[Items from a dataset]
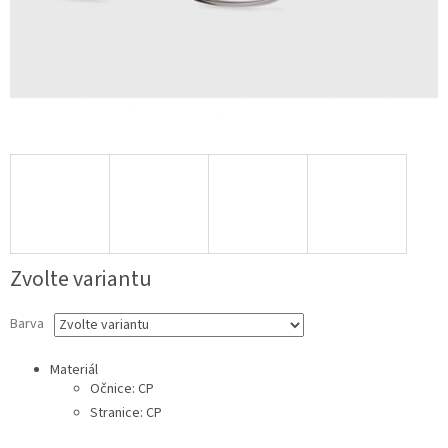
Zvolte variantu
Barva
Materiál
Očnice: CP
Stranice: CP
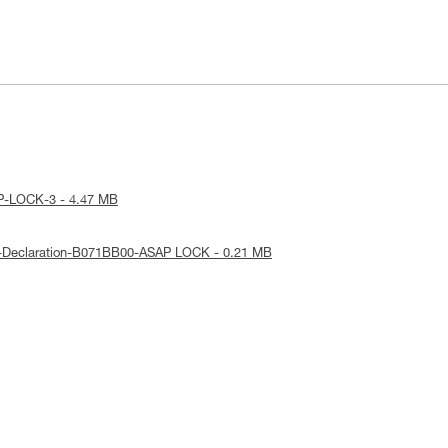
SAP-LOCK-3 - 4.47 MB
EU-Declaration-B071BB00-ASAP LOCK - 0.21 MB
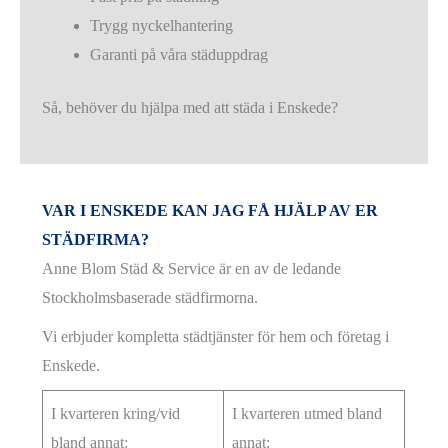
Trygg nyckelhantering
Garanti på våra städuppdrag
Så, behöver du hjälpa med att städa i Enskede?
VAR I ENSKEDE KAN JAG FÅ HJÄLP AV ER
STÄDFIRMA?
Anne Blom Städ & Service är en av de ledande
Stockholmsbaserade städfirmorna.
Vi erbjuder kompletta städtjänster för hem och företag i
Enskede.
I kvarteren kring/vid
I kvarteren utmed bland
bland annat:
annat:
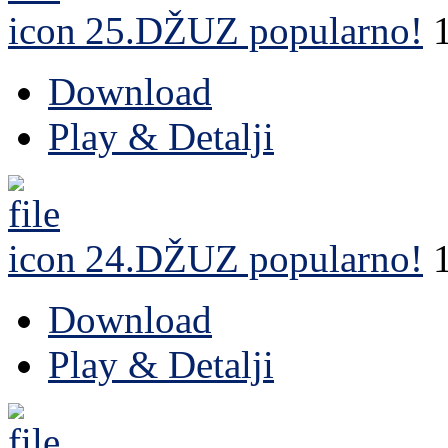
25.DŽUZ
popularno!
Download
Play & Detalji
24.DŽUZ
popularno!
Download
Play & Detalji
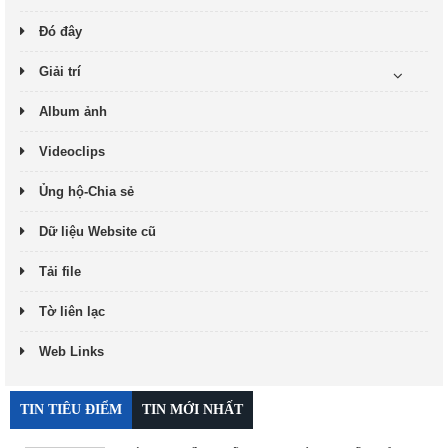
Đó đây
Giải trí
Album ảnh
Videoclips
Ủng hộ-Chia sẻ
Dữ liệu Website cũ
Tải file
Tờ liên lạc
Web Links
TIN TIÊU ĐIỂM
TIN MỚI NHẤT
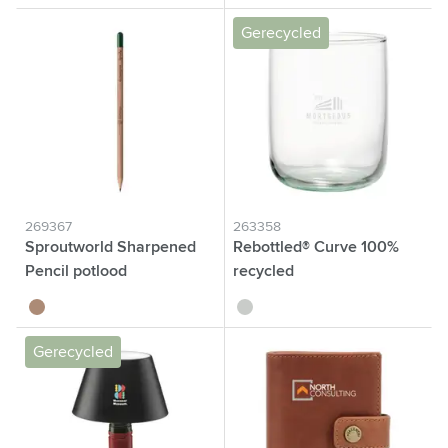
Gerecycled
269367
263358
Sproutworld Sharpened
Rebottled® Curve 100%
Pencil potlood
recycled
brun bois
translucide
Gerecycled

◆ **Work request**
Give back the data exactly. Pictures stay out.

◆ **Response**
Zvolte variantu
Barva
Materiál
Očnice: CP
Stranice: CP
SAP-LOCK-3 - 4.47 MB
EU-Declaration-B071BB00-ASAP LOCK - 0.21 MB
Trygg nyckelhantering
Garanti på våra städuppdrag
Så, behöver du hjälpa med att städa i Enskede?
VAR I ENSKEDE KAN JAG FÅ HJÄLP AV ER
STÄDFIRMA?
Anne Blom Städ & Service är en av de ledande
Stockholmsbaserade städfirmorna.
Vi erbjuder kompletta städtjänster för hem och företag i
Enskede.
I kvarteren kring/vid
I kvarteren utmed bland
bland annat:
annat:
25.DŽUZ
popularno!
Download
Play & Detalji
24.DŽUZ
popularno!
Download
Play & Detalji
Đó đây
Giải trí
Album ảnh
Videoclips
Ủng hộ-Chia sẻ
Dữ liệu Website cũ
Tải file
Tờ liên lạc
Web Links
TIN TIÊU ĐIỂM
TIN MỚI NHẤT
Gerecycled
269367
263358
Sproutworld Sharpened
Rebottled® Curve 100%
Pencil potlood
recycled
brun bois
translucide
Gerecycled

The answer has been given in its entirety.